Abstract

TPS274 Background: The EphB4/EphrinB2 pathway is a promising therapeutic target for patients with mCRPC. EphB4 expression is increased in prostate cancer tissue and cell lines, and retained in castration resistant states. EphB4 crosstalks with the PI3K/AKT and MAPK pathways to regulate cell survival and proliferation, and its interaction with the transmembrane ligand EphrinB2 leads to T-cell suppression and immune evasion. A soluble decoy EphB4 receptor-human serum albumin fusion protein (sEphB4-HSA) binds to EphrinB2 and blocks interaction with the cell surface EphB4 receptor to promote immune infiltration and induce tumor cell death. Here we report an ongoing phase II study exploring the preliminary efficacy and safety of sEphB4-HSA in patients with progressive disease after frontline therapy for mCRPC. Methods: Eligibility criteria include mCRPC with disease progression after second generation AR targeted therapy (i.e., abiraterone or enzalutamide), ECOG PS ≤ 2, and adequate renal, hepatic and hematological functions. Pts having received 4 or more prior treatment therapies for mCRPC are excluded. The primary objective is efficacy as reflected by PSA response using PCWG3 criteria.
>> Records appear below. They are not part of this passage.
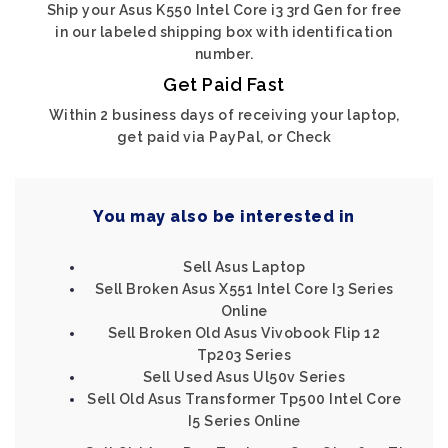
Ship your Asus K550 Intel Core i3 3rd Gen for free
in our labeled shipping box with identification
number.
Get Paid Fast
Within 2 business days of receiving your laptop,
get paid via PayPal, or Check
You may also be interested in
Sell Asus Laptop
Sell Broken Asus X551 Intel Core I3 Series
Online
Sell Broken Old Asus Vivobook Flip 12
Tp203 Series
Sell Used Asus Ul50v Series
Sell Old Asus Transformer Tp500 Intel Core
I5 Series Online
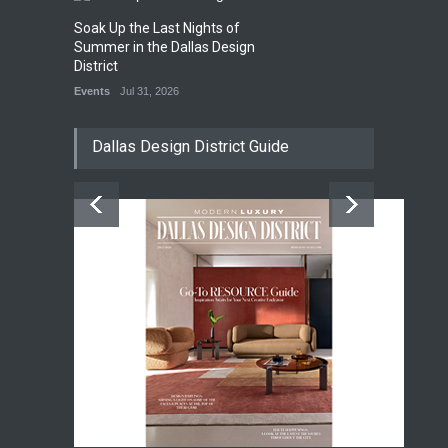
Soak Up the Last Nights of
Summer in the Dallas Design
District
Events
Jul 31, 2026
Dallas Design District Guide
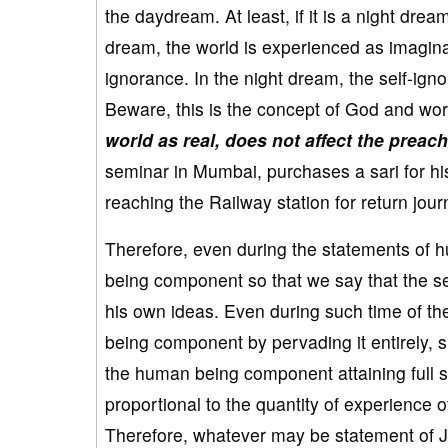
the daydream. At least, if it is a night dre
dream, the world is experienced as imaginar
ignorance. In the night dream, the self-ig
Beware, this is the concept of God and wor
world as real, does not affect the preac
seminar in Mumbai, purchases a sari for hi
reaching the Railway station for return journ
Therefore, even during the statements of
being component so that we say that the s
his own ideas. Even during such time of 
being component by pervading it entirely, s
the human being component attaining full sel
proportional to the quantity of experience 
Therefore, whatever may be statement of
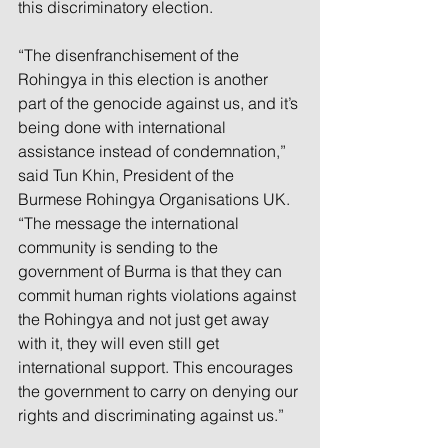
this discriminatory election. 
“The disenfranchisement of the 
Rohingya in this election is another 
part of the genocide against us, and it’s 
being done with international 
assistance instead of condemnation,” 
said Tun Khin, President of the 
Burmese Rohingya Organisations UK. 
“The message the international 
community is sending to the 
government of Burma is that they can 
commit human rights violations against 
the Rohingya and not just get away 
with it, they will even still get 
international support. This encourages 
the government to carry on denying our 
rights and discriminating against us.” 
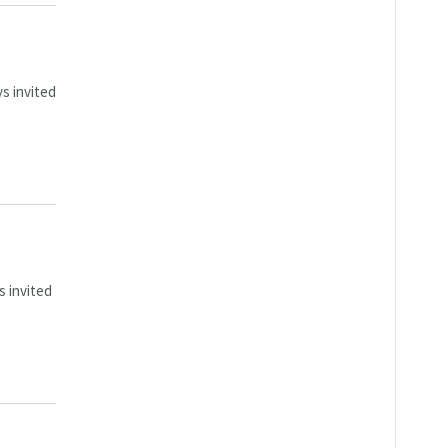
s invited
s invited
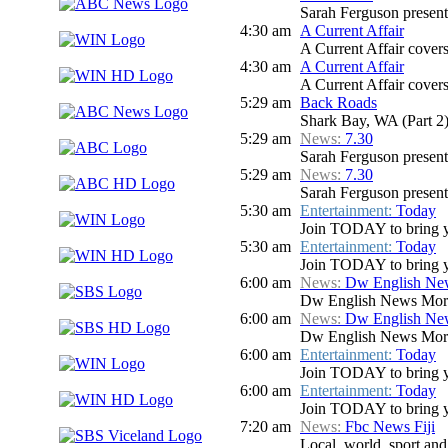
Sarah Ferguson presents
4:30 am
A Current Affair
A Current Affair covers 
4:30 am
A Current Affair
A Current Affair covers 
5:29 am
Back Roads
Shark Bay, WA (Part 2
5:29 am
News:
7.30
Sarah Ferguson presents
5:29 am
News:
7.30
Sarah Ferguson presents
5:30 am
Entertainment:
Today
Join TODAY to bring you 
5:30 am
Entertainment:
Today
Join TODAY to bring you 
6:00 am
News:
Dw English Ne
Dw English News Mor
6:00 am
News:
Dw English Ne
Dw English News Mor
6:00 am
Entertainment:
Today
Join TODAY to bring you 
6:00 am
Entertainment:
Today
Join TODAY to bring you 
7:20 am
News:
Fbc News Fiji
Local, world, sport an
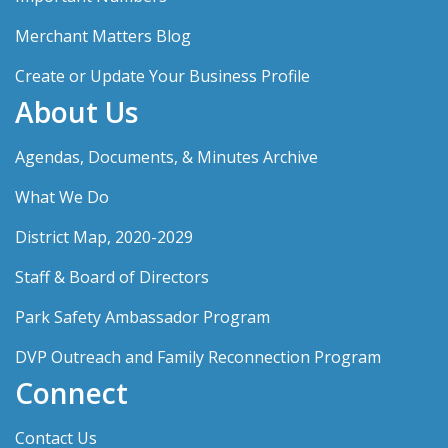
Merchant Matters Blog
Create or Update Your Business Profile
About Us
Agendas, Documents, & Minutes Archive
What We Do
District Map, 2020-2029
Staff & Board of Directors
Park Safety Ambassador Program
DVP Outreach and Family Reconnection Program
Connect
Contact Us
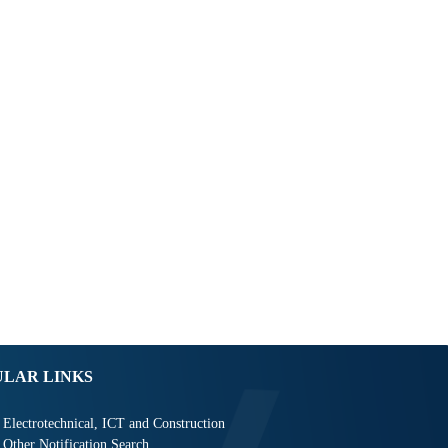
ULAR LINKS
Electrotechnical, ICT and Construction
Other Notification Search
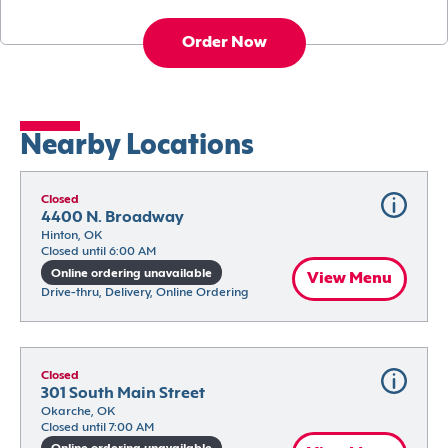
Order Now
Nearby Locations
Closed
4400 N. Broadway
Hinton, OK
Closed until 6:00 AM
Online ordering unavailable
View Menu
Drive-thru, Delivery, Online Ordering
Closed
301 South Main Street
Okarche, OK
Closed until 7:00 AM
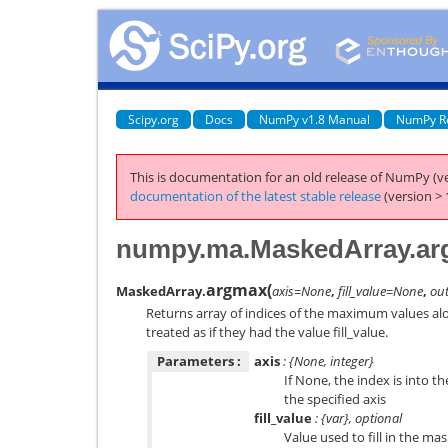
Scipy.org
Docs
NumPy v1.8 Manual
NumPy R
This is documentation for an old release of NumPy (ve
documentation of the latest stable release
(version > 
numpy.ma.MaskedArray.a
argmax
(
MaskedArray.
axis=None
,
fill_value=None
,
ou
Returns array of indices of the maximum values alo
treated as if they had the value fill_value.
Parameters :
axis
: {None, integer}
If None, the index is into t
the specified axis
fill_value
: {var}, optional
Value used to fill in the ma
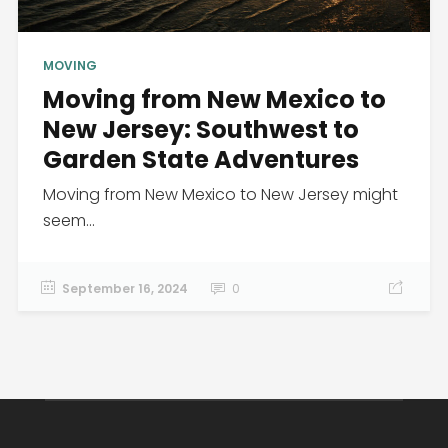
MOVING
Moving from New Mexico to
New Jersey: Southwest to
Garden State Adventures
Moving from New Mexico to New Jersey might
seem...
September 16, 2024
0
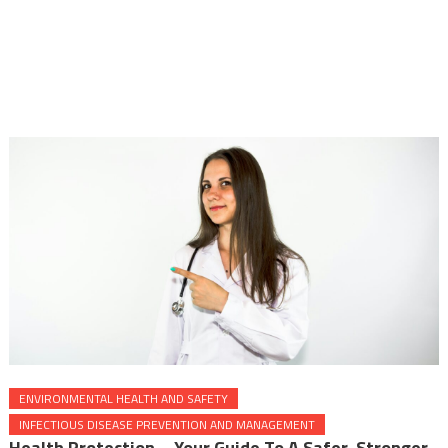
ENVIRONMENTAL HEALTH AND SAFETY
INFECTIOUS DISEASE PREVENTION AND MANAGEMENT
Health Protection – Your Guide To A Safer, Stronger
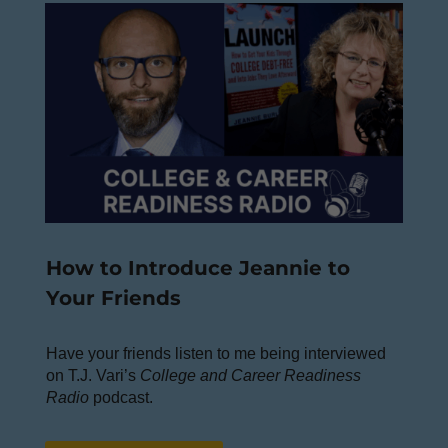
How to Introduce Jeannie to
Your Friends
Have your friends listen to me being interviewed
on T.J. Vari’s
College and Career Readiness
Radio
podcast.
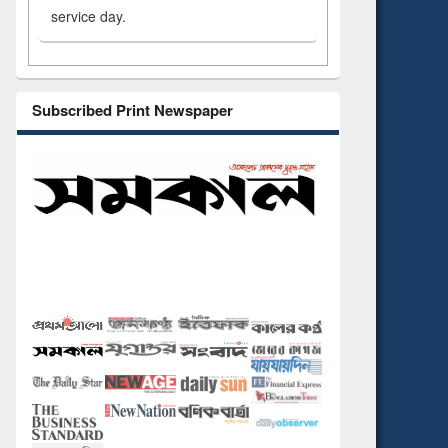
service day.
Subscribed Print Newspaper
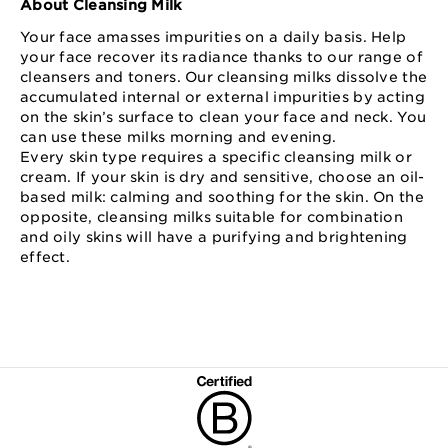
About Cleansing Milk
Your face amasses impurities on a daily basis. Help
your face recover its radiance thanks to our range of
cleansers and toners. Our cleansing milks dissolve the
accumulated internal or external impurities by acting
on the skin’s surface to clean your face and neck. You
can use these milks morning and evening.
Every skin type requires a specific cleansing milk or
cream. If your skin is dry and sensitive, choose an oil-
based milk: calming and soothing for the skin. On the
opposite, cleansing milks suitable for combination
and oily skins will have a purifying and brightening
effect.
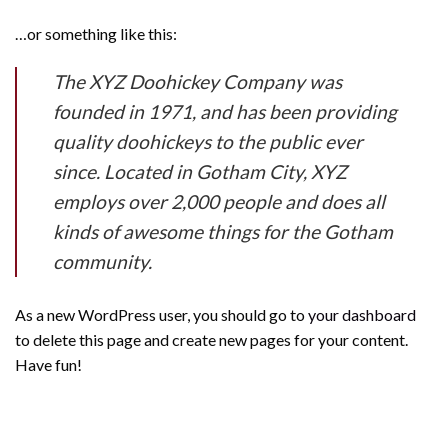
…or something like this:
The XYZ Doohickey Company was
founded in 1971, and has been providing
quality doohickeys to the public ever
since. Located in Gotham City, XYZ
employs over 2,000 people and does all
kinds of awesome things for the Gotham
community.
As a new WordPress user, you should go to
your dashboard
to delete this page and create new pages for your content.
Have fun!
Secondary objectives include safety and tolerability by CTCAE v 5.0, time to PSA progression, overall response by RECIST 1.1 and PCWG3 (bone) criteria, and rPFS. Translational endpoints include expression of EphB4 and EphrinB2 in metastatic tumor samples by immunohistochemistry and correlation with alterations in MYC, PTEN/PI3K, AR, and p53 pathways. sEphB4-HSA is administered as IV infusion over 60 min every 14 days with spacing to every 21 days after 6 cycles. Therapy will continue till disease progression, unacceptable toxicity, treatment delay ≥4 weeks, or patient withdrawal. Preliminary efficacy will be assessed using PSA response rate (PR and CR) with a Simon two stage minimax trial design assuming the undesirable overall response rate (null hypothesis) to be approximately 10% or less, and the alternate hypothesis suggesting success to be approximately 30% or more. Toxicity will be evaluated by the DSMC after the first stage including 15 patients. If 2 or more respond, then an additional 10 patients will be added. Clinical trial information: NCT04033432.